Muffin and Poppy are crazy about their kittens’ health, so we are always looking for the best products for our fluffballs of joy. “Better than a vet visit!” we say and we want to maximise our time with our best little friends by making sure they live a long happy and healthy life. Before using any essential oil around your cat, it’s important to remember that not all essential oils are the same. You will find that many brands of essential oils on the market may say “100% pure” on the label, but they contain substances that should be avoided. So, be sure your essential oils are third party tested and CPTG Certiﬁed Pure Tested Grade™. Many times Google can be a very confusing source of information so we looked for a more reliable source, Dr. Janet Roark a veterinarian in Hill Country Mobile Veterinary Service. Could it be that the time to retire all the well-known nastiness present in many candles, air fresheners, cleaning products and fabric refreshers has finally arrived?
Here are 3 ways to keep your cat healthy with essential oils.
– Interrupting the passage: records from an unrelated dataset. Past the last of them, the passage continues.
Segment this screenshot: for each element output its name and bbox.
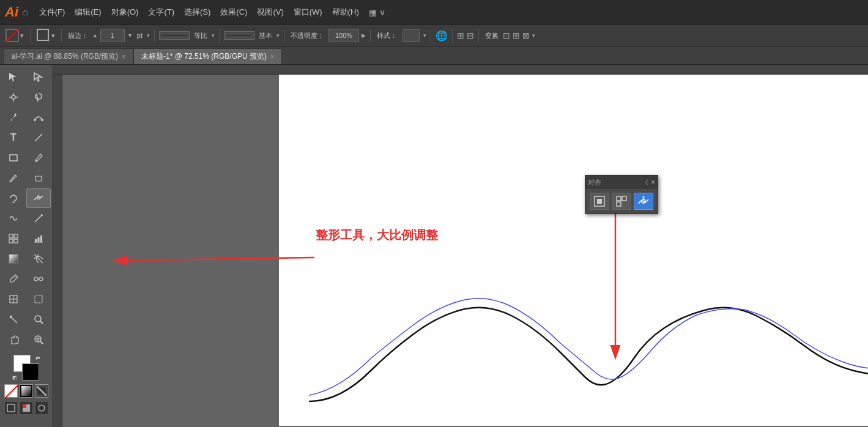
float-panel-collapse[interactable]: 《 (642, 178, 648, 187)
fill-stroke-selector[interactable]: ▾ (35, 29, 57, 42)
pencil-tool[interactable] (1, 168, 26, 188)
chart-tool[interactable] (26, 229, 51, 248)
canvas-area: 整形工具，大比例调整 对齐 《 (53, 65, 868, 427)
slice-tool[interactable] (1, 310, 26, 329)
style-arrow[interactable]: ▾ (423, 32, 426, 39)
scale-tool[interactable] (26, 209, 51, 228)
magic-wand-tool[interactable] (1, 87, 26, 107)
color-gradient[interactable] (20, 384, 33, 398)
ai-logo: Ai (5, 6, 18, 19)
svg-line-47 (40, 341, 43, 344)
paintbrush-tool[interactable] (26, 148, 51, 168)
color-fill[interactable] (4, 384, 18, 398)
hand-zoom-tool[interactable] (26, 310, 51, 329)
fullscreen-mode[interactable] (35, 401, 48, 415)
svg-line-50 (5, 385, 18, 398)
artboard-tool[interactable] (26, 289, 51, 309)
tab-1-close[interactable]: × (122, 53, 125, 60)
type-tool[interactable]: T (1, 128, 26, 147)
divider-6 (370, 29, 371, 42)
menu-help[interactable]: 帮助(H) (327, 0, 364, 24)
color-none[interactable] (35, 384, 48, 398)
blend-tool[interactable] (26, 269, 51, 289)
transform-arrow[interactable]: ▾ (532, 32, 535, 39)
transform-icon-2[interactable]: ⊞ (513, 31, 520, 40)
svg-line-33 (34, 254, 43, 263)
reshape-tool[interactable] (26, 188, 51, 208)
equal-ratio-label: 等比 (192, 31, 209, 40)
menu-view[interactable]: 视图(V) (252, 0, 288, 24)
eyedropper-tool[interactable] (1, 269, 26, 289)
lasso-tool[interactable] (26, 87, 51, 107)
tab-1[interactable]: ai-学习.ai @ 88.85% (RGB/预览) × (4, 48, 133, 64)
menu-window[interactable]: 窗口(W) (289, 0, 327, 24)
home-icon[interactable]: ⌂ (22, 7, 28, 18)
menu-select[interactable]: 选择(S) (179, 0, 215, 24)
menu-file[interactable]: 文件(F) (34, 0, 70, 24)
color-section: ⇄ ◩ (1, 355, 51, 415)
workspace-switcher[interactable]: ▦ ∨ (369, 7, 385, 17)
opacity-arrow[interactable]: ▶ (362, 32, 366, 39)
style-preview[interactable] (402, 29, 420, 42)
transform-icon-3[interactable]: ⊠ (522, 31, 530, 40)
curvature-tool[interactable] (26, 108, 51, 127)
tool-row-11 (1, 269, 51, 289)
mesh-tool[interactable] (26, 249, 51, 269)
zoom-tool[interactable] (26, 330, 51, 349)
align-icon-1[interactable]: ⊞ (457, 31, 464, 40)
equal-ratio-arrow[interactable]: ▾ (212, 32, 215, 39)
tab-2-close[interactable]: × (270, 53, 274, 60)
divider-9 (478, 29, 479, 42)
warp-tool[interactable] (1, 209, 26, 228)
svg-line-34 (14, 277, 16, 278)
preview-mode[interactable] (20, 401, 33, 415)
stroke-color-indicator[interactable]: ▾ (4, 29, 26, 42)
basic-arrow[interactable]: ▾ (276, 32, 280, 39)
hand-tool[interactable] (1, 330, 26, 349)
swap-colors[interactable]: ⇄ (35, 355, 40, 361)
opacity-value-input[interactable] (328, 29, 359, 42)
annotation-arrow-right (573, 187, 634, 371)
panel-distribute[interactable] (612, 193, 631, 210)
menu-effect[interactable]: 效果(C) (215, 0, 252, 24)
selection-tool[interactable] (1, 67, 26, 87)
menu-text[interactable]: 文字(T) (143, 0, 179, 24)
rotate-tool[interactable] (1, 188, 26, 208)
stroke-style-preview[interactable] (159, 31, 190, 40)
symbol-tool[interactable] (1, 229, 26, 248)
stroke-unit: pt (135, 32, 144, 39)
bg-color[interactable] (22, 363, 39, 381)
menu-edit[interactable]: 编辑(E) (70, 0, 106, 24)
menu-object[interactable]: 对象(O) (106, 0, 144, 24)
line-tool[interactable] (26, 128, 51, 147)
basic-stroke-preview[interactable] (224, 31, 254, 40)
transform-icon-1[interactable]: ⊡ (503, 31, 510, 40)
tab-2[interactable]: 未标题-1* @ 72.51% (RGB/GPU 预览) × (133, 48, 282, 64)
tool-row-10 (1, 249, 51, 269)
align-icon-2[interactable]: ⊟ (467, 31, 474, 40)
global-icon[interactable]: 🌐 (436, 30, 448, 42)
svg-rect-26 (9, 239, 13, 243)
stroke-value-input[interactable] (100, 29, 125, 42)
svg-line-52 (37, 386, 46, 396)
default-colors[interactable]: ◩ (12, 375, 17, 381)
eraser-tool[interactable] (26, 168, 51, 188)
stroke-unit-arrow[interactable]: ▾ (147, 32, 150, 39)
stroke-up-arrow[interactable]: ▲ (92, 32, 98, 39)
svg-rect-28 (35, 239, 37, 242)
panel-align-artboard[interactable] (590, 193, 609, 210)
gradient-tool[interactable] (1, 249, 26, 269)
fg-bg-colors[interactable]: ⇄ ◩ (12, 355, 40, 381)
panel-reshape-active[interactable] (634, 193, 653, 210)
svg-rect-64 (617, 196, 621, 201)
svg-point-16 (35, 160, 37, 162)
stroke-down-arrow[interactable]: ▼ (127, 32, 133, 39)
pen-tool[interactable] (1, 108, 26, 127)
float-panel-close[interactable]: × (651, 178, 655, 187)
normal-mode[interactable] (4, 401, 18, 415)
direct-selection-tool[interactable] (26, 67, 51, 87)
live-paint-tool[interactable] (1, 289, 26, 309)
svg-rect-25 (14, 234, 18, 238)
rectangle-tool[interactable] (1, 148, 26, 168)
tool-row-3 (1, 108, 51, 127)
Diffusing around your cat is a great way to benefit them. Our gorgeous friends have million more olfactory receptors than we do so bear in mind that they will be a lot more sensitive to essential oils. Use a water-based diffuser, such as the Lumo Diffuser, on an intermittent setting with one to three drops. Make sure you give your cat the option to leave the room if he wishes. In this way, you will be able to notice which oils Fluffball prefers.
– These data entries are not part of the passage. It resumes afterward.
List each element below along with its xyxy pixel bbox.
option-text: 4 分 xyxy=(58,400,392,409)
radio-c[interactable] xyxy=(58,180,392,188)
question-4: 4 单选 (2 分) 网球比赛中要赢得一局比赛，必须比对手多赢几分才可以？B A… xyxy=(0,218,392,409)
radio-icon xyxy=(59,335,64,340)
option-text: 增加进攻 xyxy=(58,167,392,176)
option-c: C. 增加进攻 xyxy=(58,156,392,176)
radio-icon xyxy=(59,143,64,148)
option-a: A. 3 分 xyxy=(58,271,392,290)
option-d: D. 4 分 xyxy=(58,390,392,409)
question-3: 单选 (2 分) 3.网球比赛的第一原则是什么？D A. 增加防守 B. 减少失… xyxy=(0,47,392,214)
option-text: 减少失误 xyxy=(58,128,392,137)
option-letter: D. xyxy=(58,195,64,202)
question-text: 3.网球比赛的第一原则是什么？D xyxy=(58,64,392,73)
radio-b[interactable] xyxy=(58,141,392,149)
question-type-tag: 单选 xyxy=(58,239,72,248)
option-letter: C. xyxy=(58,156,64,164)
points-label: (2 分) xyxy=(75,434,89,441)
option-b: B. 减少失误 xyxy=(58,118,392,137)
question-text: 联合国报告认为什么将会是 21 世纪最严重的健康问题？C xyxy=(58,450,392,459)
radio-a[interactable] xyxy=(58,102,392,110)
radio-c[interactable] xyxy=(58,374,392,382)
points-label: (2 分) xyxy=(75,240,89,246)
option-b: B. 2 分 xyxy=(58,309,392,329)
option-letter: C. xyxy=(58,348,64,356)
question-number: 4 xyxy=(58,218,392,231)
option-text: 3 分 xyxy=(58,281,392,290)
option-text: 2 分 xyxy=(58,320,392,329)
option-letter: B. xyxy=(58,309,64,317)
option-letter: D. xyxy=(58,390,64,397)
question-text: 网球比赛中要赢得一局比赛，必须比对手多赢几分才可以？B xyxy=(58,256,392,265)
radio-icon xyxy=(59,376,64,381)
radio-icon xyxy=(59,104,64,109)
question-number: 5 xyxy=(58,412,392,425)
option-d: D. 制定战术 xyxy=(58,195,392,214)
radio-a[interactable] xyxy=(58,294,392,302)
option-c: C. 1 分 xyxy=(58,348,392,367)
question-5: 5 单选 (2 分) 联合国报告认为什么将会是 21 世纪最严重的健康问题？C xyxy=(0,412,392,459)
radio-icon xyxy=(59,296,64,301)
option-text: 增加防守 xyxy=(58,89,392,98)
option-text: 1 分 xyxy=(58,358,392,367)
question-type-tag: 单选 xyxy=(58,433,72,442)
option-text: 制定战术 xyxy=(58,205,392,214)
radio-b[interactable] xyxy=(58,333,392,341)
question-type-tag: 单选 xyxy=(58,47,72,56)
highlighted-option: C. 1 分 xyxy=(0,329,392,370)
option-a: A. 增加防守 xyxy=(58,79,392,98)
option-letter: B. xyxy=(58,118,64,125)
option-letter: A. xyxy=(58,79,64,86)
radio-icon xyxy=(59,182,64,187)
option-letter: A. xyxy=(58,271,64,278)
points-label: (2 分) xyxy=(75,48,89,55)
This is a great way to apply essential oils, massaging along the spine or on the ears, what a treat! Just put a drop of Balance for example on your hands, rub them together, and then stroke your kitty along the spine. Be mindful of touching sensitive areas such as eyes, noses and mouths as you may still have essential oil residue in your hand. Nobody likes Lavender or Copaiba in their eyes. Also, make sure you stroke your cat where he cannot lick the essential oil off.
Here is some more advice from Dr Roark, in the rare case of an accident due to a signiﬁcant amount of undiluted essential oil being used or consumed. “In the event of an adverse reaction, dilute with a carrier oil—skin irritation is the most common reaction—and most reactions resolve themselves within 24–48 hours after oil exposure. Discontinue use of an oil if your pet shows signs of distress, drooling, squinting, rubbing their face, vocalisation, shaking, vomiting or diarrhoea. Seek veterinary attention if their symptoms are signiﬁcant. Keep the lids on your bottles and store them in a safe place, to prevent your kittens from playing with them.”
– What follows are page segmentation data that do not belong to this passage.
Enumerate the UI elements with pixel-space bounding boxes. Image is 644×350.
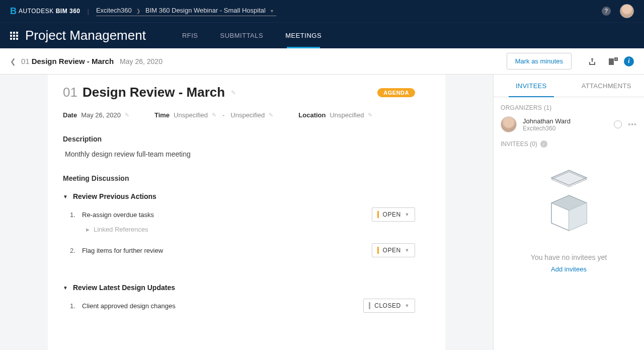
- meeting-title: Design Review - March: [83, 85, 225, 100]
- add-invitees-link[interactable]: Add invitees: [551, 265, 587, 273]
- organizer-name: Johnathan Ward: [523, 117, 608, 125]
- svg-text:+: +: [615, 57, 617, 61]
- chevron-right-icon: ❯: [136, 8, 140, 14]
- location-label: Location: [298, 111, 326, 119]
- chevron-down-icon: ▾: [271, 8, 273, 14]
- chevron-down-icon: ▼: [405, 212, 410, 217]
- discussion-item: 1. Re-assign overdue tasks OPEN ▼: [70, 207, 415, 222]
- status-dropdown[interactable]: CLOSED ▼: [363, 299, 415, 313]
- tab-rfis[interactable]: RFIS: [171, 23, 209, 48]
- chevron-down-icon: ▼: [405, 303, 410, 308]
- status-badge: AGENDA: [377, 88, 415, 97]
- info-icon[interactable]: i: [624, 56, 634, 66]
- discussion-item: 2. Flag items for further review OPEN ▼: [70, 243, 415, 257]
- brand-logo: B: [10, 6, 17, 17]
- more-options-icon[interactable]: •••: [628, 120, 637, 128]
- item-number: 1.: [70, 302, 82, 310]
- date-label: Date: [63, 111, 77, 119]
- status-label: OPEN: [383, 211, 401, 218]
- topic-title: Review Latest Design Updates: [73, 284, 175, 292]
- help-icon[interactable]: ?: [602, 7, 611, 16]
- status-label: OPEN: [383, 247, 401, 254]
- collapse-icon[interactable]: ▼: [63, 285, 68, 291]
- tab-invitees[interactable]: INVITEES: [494, 75, 569, 97]
- breadcrumb-project: BIM 360 Design Webinar - Small Hospital: [145, 7, 266, 14]
- description-text: Monthly design review full-team meeting: [65, 150, 415, 158]
- svg-marker-3: [551, 170, 587, 185]
- user-avatar[interactable]: [620, 4, 634, 18]
- edit-time-end-icon[interactable]: ✎: [269, 112, 273, 118]
- description-heading: Description: [63, 135, 415, 143]
- discussion-item: 1. Client approved design changes CLOSED…: [70, 299, 415, 313]
- time-label: Time: [154, 111, 170, 119]
- empty-state-illustration: [546, 168, 592, 238]
- organizers-heading: ORGANIZERS (1): [501, 104, 637, 111]
- meeting-number: 01: [63, 85, 77, 100]
- edit-time-start-icon[interactable]: ✎: [212, 112, 216, 118]
- date-value: May 26, 2020: [81, 111, 121, 119]
- status-dropdown[interactable]: OPEN ▼: [372, 207, 415, 222]
- edit-location-icon[interactable]: ✎: [368, 112, 372, 118]
- organizer-avatar: [501, 116, 517, 132]
- breadcrumb-org: Excitech360: [96, 7, 132, 14]
- follow-up-icon[interactable]: +: [608, 56, 619, 67]
- expand-icon: ▶: [86, 227, 90, 232]
- collapse-icon[interactable]: ▼: [63, 194, 68, 199]
- info-icon[interactable]: i: [540, 141, 547, 148]
- app-switcher-icon[interactable]: [10, 32, 18, 40]
- svg-rect-0: [609, 58, 614, 65]
- organizer-company: Excitech360: [523, 125, 608, 132]
- tab-meetings[interactable]: MEETINGS: [274, 23, 333, 48]
- export-icon[interactable]: [587, 56, 598, 67]
- invitees-heading: INVITEES (0): [501, 141, 537, 148]
- breadcrumb[interactable]: Excitech360 ❯ BIM 360 Design Webinar - S…: [96, 7, 276, 16]
- item-number: 1.: [70, 211, 82, 219]
- module-title: Project Management: [25, 28, 146, 43]
- topic-title: Review Previous Actions: [73, 192, 156, 200]
- edit-date-icon[interactable]: ✎: [125, 112, 129, 118]
- page-title: Design Review - March: [32, 57, 114, 65]
- item-number: 2.: [70, 247, 82, 254]
- time-end-value: Unspecified: [230, 111, 265, 119]
- mark-as-minutes-button[interactable]: Mark as minutes: [507, 53, 572, 69]
- location-value: Unspecified: [330, 111, 364, 119]
- organizer-row: Johnathan Ward Excitech360 •••: [501, 116, 637, 132]
- edit-title-icon[interactable]: ✎: [231, 89, 236, 96]
- back-button[interactable]: ❮: [10, 57, 16, 65]
- tab-attachments[interactable]: ATTACHMENTS: [569, 75, 645, 97]
- time-start-value: Unspecified: [174, 111, 208, 119]
- discussion-heading: Meeting Discussion: [63, 174, 415, 182]
- empty-state-message: You have no invitees yet: [531, 253, 607, 261]
- page-number: 01: [21, 57, 30, 65]
- brand-name: AUTODESK BIM 360: [19, 8, 80, 15]
- attendance-toggle[interactable]: [614, 120, 622, 128]
- item-text: Re-assign overdue tasks: [82, 211, 372, 219]
- item-text: Client approved design changes: [82, 302, 363, 310]
- status-dropdown[interactable]: OPEN ▼: [372, 243, 415, 257]
- chevron-down-icon: ▼: [405, 248, 410, 253]
- tab-submittals[interactable]: SUBMITTALS: [209, 23, 275, 48]
- separator: |: [88, 8, 89, 15]
- item-text: Flag items for further review: [82, 247, 372, 254]
- linked-references[interactable]: ▶Linked References: [86, 226, 415, 233]
- status-label: CLOSED: [374, 302, 400, 309]
- page-date: May 26, 2020: [120, 57, 163, 65]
Also, “when it comes to cats, we’ve heard it all. Citrus oils are toxic to cats. Pine oils are toxic to cats. Lavender oil is toxic to cats. However, according to Dr Roark, there is just no sound scientific basis for these claims. Science tells us that cats lack a liver enzyme that is important for metabolising certain things, so it really isn’t a bad idea to use a bit more caution with felines. If you use the cautions already recommended, these oils are perfectly safe to use in your cleaning or diffused in your green home around cats. Use a little extra caution with Melaleuca, Birch, Wintergreen, Spearmint and Peppermint, as well as hot oils such as Oregano or Thyme. As with anything new that you introduce to your cat, begin slowly. Start with a small amount of a diffused or diluted essential oil and observe your cat’s behaviour and keep your diffuser in a safe place where your cat cannot knock it over.”